**DATA FOR PROCESSING**

====================

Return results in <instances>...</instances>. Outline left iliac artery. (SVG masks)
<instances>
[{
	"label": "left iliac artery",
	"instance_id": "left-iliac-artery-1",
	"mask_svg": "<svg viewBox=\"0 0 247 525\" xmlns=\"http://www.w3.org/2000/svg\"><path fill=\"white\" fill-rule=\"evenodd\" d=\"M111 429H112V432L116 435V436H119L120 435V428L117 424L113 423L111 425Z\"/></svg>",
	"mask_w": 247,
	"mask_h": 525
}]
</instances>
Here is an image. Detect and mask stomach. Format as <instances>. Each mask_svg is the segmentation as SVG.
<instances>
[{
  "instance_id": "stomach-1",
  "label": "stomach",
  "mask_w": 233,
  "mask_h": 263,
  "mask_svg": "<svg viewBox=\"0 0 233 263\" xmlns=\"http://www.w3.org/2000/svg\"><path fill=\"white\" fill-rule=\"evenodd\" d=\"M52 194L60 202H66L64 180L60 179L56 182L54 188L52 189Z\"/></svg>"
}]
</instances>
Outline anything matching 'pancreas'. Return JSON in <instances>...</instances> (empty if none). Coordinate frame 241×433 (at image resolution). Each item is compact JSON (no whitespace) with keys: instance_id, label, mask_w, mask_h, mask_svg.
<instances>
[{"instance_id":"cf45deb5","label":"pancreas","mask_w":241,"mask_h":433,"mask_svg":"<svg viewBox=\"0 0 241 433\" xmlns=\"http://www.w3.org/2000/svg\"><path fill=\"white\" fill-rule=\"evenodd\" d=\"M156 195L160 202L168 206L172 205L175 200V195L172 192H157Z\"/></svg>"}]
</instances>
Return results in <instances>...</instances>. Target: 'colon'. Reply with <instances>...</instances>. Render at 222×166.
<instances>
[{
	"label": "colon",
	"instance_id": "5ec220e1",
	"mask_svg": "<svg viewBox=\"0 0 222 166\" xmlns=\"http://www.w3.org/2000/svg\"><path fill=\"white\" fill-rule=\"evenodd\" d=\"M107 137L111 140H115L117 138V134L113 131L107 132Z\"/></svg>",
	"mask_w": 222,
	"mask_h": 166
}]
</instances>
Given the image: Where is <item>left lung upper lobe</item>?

====================

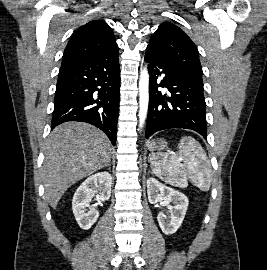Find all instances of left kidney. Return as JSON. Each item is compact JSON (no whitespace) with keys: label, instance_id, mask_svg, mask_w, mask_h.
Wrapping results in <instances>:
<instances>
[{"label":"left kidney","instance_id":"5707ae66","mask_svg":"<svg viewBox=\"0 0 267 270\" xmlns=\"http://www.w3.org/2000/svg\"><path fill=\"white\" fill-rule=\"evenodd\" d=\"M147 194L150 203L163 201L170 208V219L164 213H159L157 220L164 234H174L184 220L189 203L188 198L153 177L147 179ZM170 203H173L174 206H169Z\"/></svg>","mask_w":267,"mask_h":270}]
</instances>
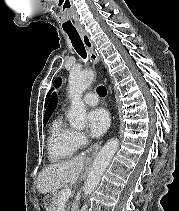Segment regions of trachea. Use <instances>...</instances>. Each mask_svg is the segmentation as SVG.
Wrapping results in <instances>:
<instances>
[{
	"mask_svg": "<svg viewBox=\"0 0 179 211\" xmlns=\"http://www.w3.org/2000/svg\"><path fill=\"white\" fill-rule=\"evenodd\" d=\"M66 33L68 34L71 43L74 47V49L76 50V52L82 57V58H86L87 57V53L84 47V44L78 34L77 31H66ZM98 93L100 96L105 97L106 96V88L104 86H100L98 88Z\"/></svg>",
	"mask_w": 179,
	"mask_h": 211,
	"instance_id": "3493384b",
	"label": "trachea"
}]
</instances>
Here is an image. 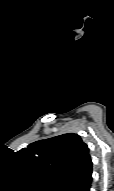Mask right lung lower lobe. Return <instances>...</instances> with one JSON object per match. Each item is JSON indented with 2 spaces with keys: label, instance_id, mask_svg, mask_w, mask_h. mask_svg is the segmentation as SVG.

====================

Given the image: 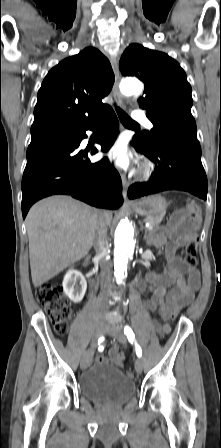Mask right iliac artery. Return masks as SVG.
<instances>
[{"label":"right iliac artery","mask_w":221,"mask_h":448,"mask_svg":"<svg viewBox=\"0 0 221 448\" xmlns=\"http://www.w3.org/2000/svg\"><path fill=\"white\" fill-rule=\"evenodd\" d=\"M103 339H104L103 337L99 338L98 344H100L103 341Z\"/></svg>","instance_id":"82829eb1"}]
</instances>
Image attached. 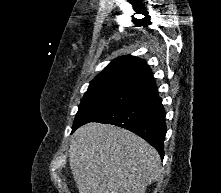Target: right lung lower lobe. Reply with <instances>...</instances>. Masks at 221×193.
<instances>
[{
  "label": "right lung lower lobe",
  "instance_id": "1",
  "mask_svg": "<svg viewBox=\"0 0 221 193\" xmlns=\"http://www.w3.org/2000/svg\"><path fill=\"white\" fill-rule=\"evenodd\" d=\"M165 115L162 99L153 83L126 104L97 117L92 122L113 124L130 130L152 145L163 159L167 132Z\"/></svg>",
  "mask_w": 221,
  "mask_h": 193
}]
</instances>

====================

**WHAT THIS TASK INVOLVES**
Print again the lines of the entries above that fall between the line holding "Return results in <instances>...</instances>. Target: 'colon'." and the line holding "Given the image: Where", inclusive, exactly as they stand.

**FINISHED EXERCISE**
Return results in <instances>...</instances>. Target: 'colon'. Reply with <instances>...</instances>. Render at 222×166.
<instances>
[{
	"label": "colon",
	"instance_id": "5ec220e1",
	"mask_svg": "<svg viewBox=\"0 0 222 166\" xmlns=\"http://www.w3.org/2000/svg\"><path fill=\"white\" fill-rule=\"evenodd\" d=\"M107 137L111 140H115L117 138V134L113 131L107 132Z\"/></svg>",
	"mask_w": 222,
	"mask_h": 166
}]
</instances>
Given the image: Where is <item>left lung upper lobe</item>?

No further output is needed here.